### [Exercise aim]
Stop at the line that contains "Схожі товари". Until then, set down each line of the records exactly, beginning with the first, and skip pictures.

### [Stored data]
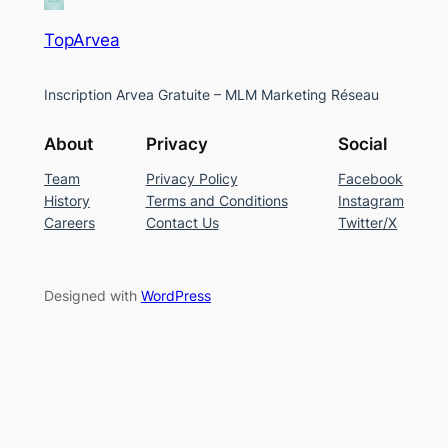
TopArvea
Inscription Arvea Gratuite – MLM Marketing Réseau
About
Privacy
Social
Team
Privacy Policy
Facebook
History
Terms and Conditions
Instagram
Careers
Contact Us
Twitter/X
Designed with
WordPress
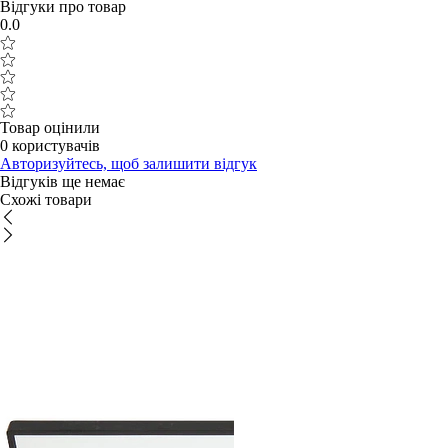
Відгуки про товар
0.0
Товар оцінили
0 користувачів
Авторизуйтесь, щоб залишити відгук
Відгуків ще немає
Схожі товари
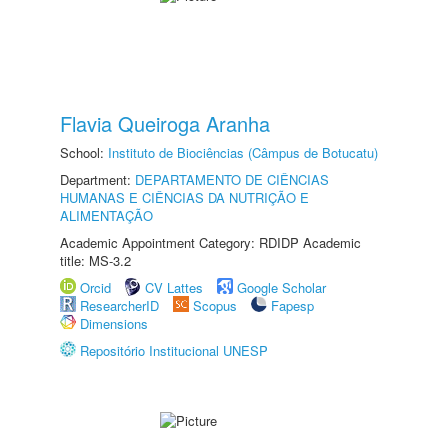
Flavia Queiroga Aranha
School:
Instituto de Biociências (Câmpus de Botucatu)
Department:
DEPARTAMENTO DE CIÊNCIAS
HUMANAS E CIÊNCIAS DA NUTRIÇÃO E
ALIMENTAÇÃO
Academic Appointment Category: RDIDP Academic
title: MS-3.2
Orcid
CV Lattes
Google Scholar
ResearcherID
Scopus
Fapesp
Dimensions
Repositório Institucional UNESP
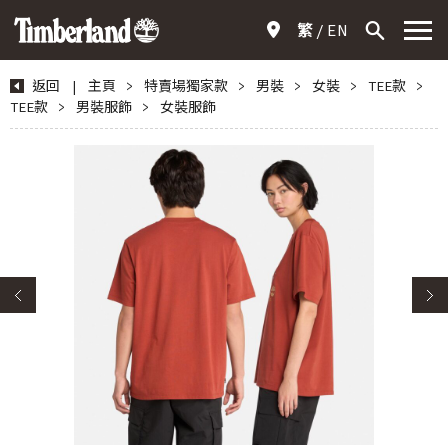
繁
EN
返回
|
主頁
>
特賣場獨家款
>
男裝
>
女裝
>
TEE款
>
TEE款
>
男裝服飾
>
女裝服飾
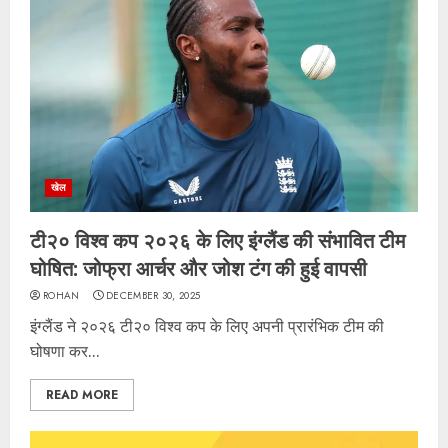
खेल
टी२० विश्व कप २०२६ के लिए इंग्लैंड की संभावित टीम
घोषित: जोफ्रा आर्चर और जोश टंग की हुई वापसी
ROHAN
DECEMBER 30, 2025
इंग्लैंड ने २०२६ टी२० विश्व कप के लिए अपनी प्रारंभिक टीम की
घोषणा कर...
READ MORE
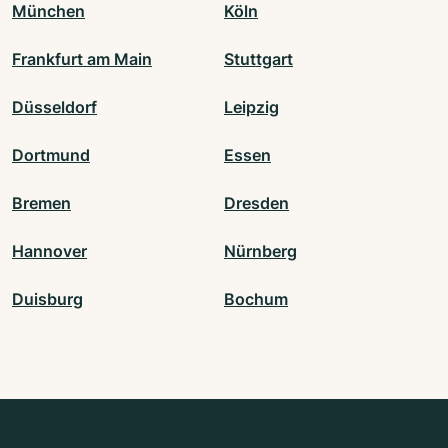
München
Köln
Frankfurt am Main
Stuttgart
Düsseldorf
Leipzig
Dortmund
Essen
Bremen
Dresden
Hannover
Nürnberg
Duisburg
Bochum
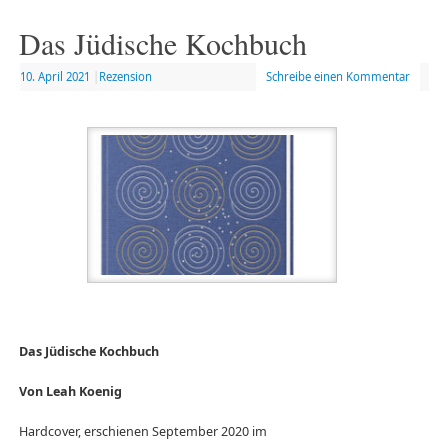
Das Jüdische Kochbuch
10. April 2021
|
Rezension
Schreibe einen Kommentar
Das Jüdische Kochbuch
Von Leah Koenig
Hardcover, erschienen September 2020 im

### [Response]
TopArvea
Inscription Arvea Gratuite – MLM Marketing Réseau
About
Privacy
Social
Team
Privacy Policy
Facebook
History
Terms and Conditions
Instagram
Careers
Contact Us
Twitter/X
Designed with
WordPress
Відгуки про товар
0.0
Товар оцінили
0 користувачів
Авторизуйтесь, щоб залишити відгук
Відгуків ще немає
Схожі товари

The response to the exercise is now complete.